How many of you have experienced a short term mission project? You probably experienced all the elements of the faith of leap. There was the project itself – probably meeting a very specific need that was the result of catastrophe or poverty (liminal); there was the adventure of preparing, fund-raising, travel – perhaps with people you didn’t know very well; then there was the thing that happened to you all as a group – a uniting for a specific purpose – communitas. As a group of people you became more than you were before you went. And when you came home the people who are part of your regular life just didn’t get your experience, they weren’t part of that “thing” that happened to you. Perhaps it was hard to maintain contact with the people on the mission trip, and over time that “thing” you felt together faded. But you know what communitas feels like – you did experience it.

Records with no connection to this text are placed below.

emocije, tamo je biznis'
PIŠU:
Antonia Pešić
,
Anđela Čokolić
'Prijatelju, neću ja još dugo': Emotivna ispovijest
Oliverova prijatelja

Frost and Hirsch state very clearly that the potential for communitas lies dormant in each church. “All it takes is a little adventure to activate it in order for them to once again become the revolutionary movement that God intended for the world.”
As a CVS, much of what I’ve been doing with local churches is helping them to define clarity of purpose and mission. A big part of that work is remembering WHY they exist. Why did God through Jesus create a community that could change the world? What is our piece of that creativity? How do we need to behave in order for this to become a reality? These questions can lead to developing communitas within the local church as each person finds their role within the adventure. When I ask a group of Christian people – wouldn’t it be great to be part of a church where each person knew how God wants to use them for God’s purposes? – the room lights up. People want communitas, they want to be part of an adventure that will grow God’s Kingdom.
It’s time to be bold, to be courageous, and to remember that DO NOT BE AFRAID is a biblical command!